## Work item
The stretch from the line with "instituce používají OCR" through the line with "do tongštiny, což" in the records below: write it out exactly, and nothing else.

## Entries shown
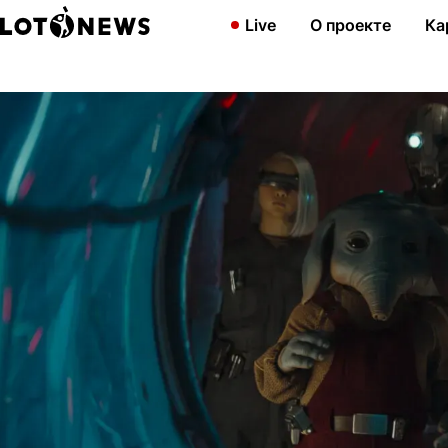
Главная
Развлечения
«Опорная команда»: новый сериал из
Live
О проекте
Ка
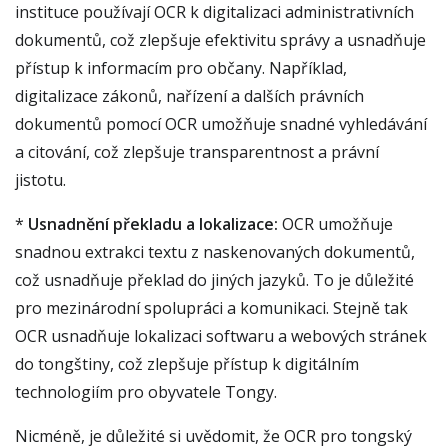
instituce používají OCR k digitalizaci administrativních
dokumentů, což zlepšuje efektivitu správy a usnadňuje
přístup k informacím pro občany. Například,
digitalizace zákonů, nařízení a dalších právních
dokumentů pomocí OCR umožňuje snadné vyhledávání
a citování, což zlepšuje transparentnost a právní
jistotu.
*
Usnadnění překladu a lokalizace:
OCR umožňuje
snadnou extrakci textu z naskenovaných dokumentů,
což usnadňuje překlad do jiných jazyků. To je důležité
pro mezinárodní spolupráci a komunikaci. Stejně tak
OCR usnadňuje lokalizaci softwaru a webových stránek
do tongštiny, což zlepšuje přístup k digitálním
technologiím pro obyvatele Tongy.
Nicméně, je důležité si uvědomit, že OCR pro tongský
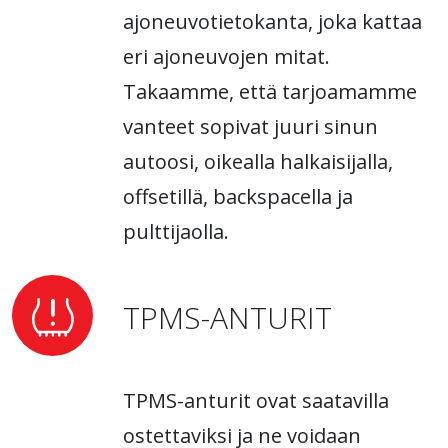
ajoneuvotietokanta, joka kattaa
eri ajoneuvojen mitat.
Takaamme, että tarjoamamme
vanteet sopivat juuri sinun
autoosi, oikealla halkaisijalla,
offsetillä, backspacella ja
pulttijaolla.
TPMS-ANTURIT
TPMS-anturit ovat saatavilla
ostettaviksi ja ne voidaan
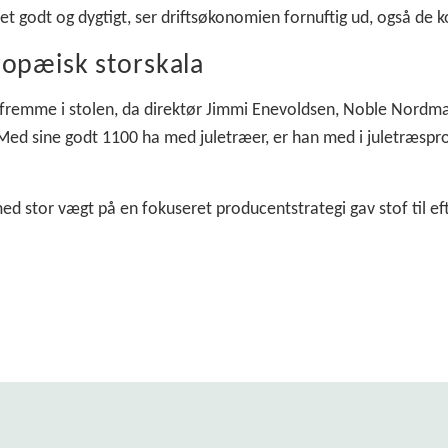
 det godt og dygtigt, ser driftsøkonomien fornuftig ud, også de
ropæisk storskala
fremme i stolen, da direktør Jimmi Enevoldsen, Noble Nordma
. Med sine godt 1100 ha med juletræer, er han med i juletræsp
ed stor vægt på en fokuseret producentstrategi gav stof til e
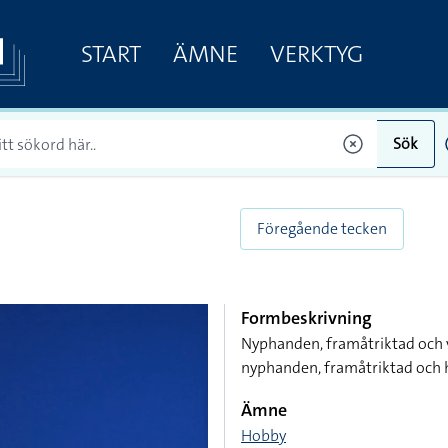
START
ÄMNE
VERKTYG
Sök
Föregående tecken
Formbeskrivning
Nyphanden, framåtriktad och 
nyphanden, framåtriktad och
Ämne
Hobby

## Solution to the problem
instituce používají OCR k digitalizaci administrativních
dokumentů, což zlepšuje efektivitu správy a usnadňuje
přístup k informacím pro občany. Například,
digitalizace zákonů, nařízení a dalších právních
dokumentů pomocí OCR umožňuje snadné vyhledávání
a citování, což zlepšuje transparentnost a právní
jistotu.
*
Usnadnění překladu a lokalizace:
OCR umožňuje
snadnou extrakci textu z naskenovaných dokumentů,
což usnadňuje překlad do jiných jazyků. To je důležité
pro mezinárodní spolupráci a komunikaci. Stejně tak
OCR usnadňuje lokalizaci softwaru a webových stránek
do tongštiny, což zlepšuje přístup k digitálním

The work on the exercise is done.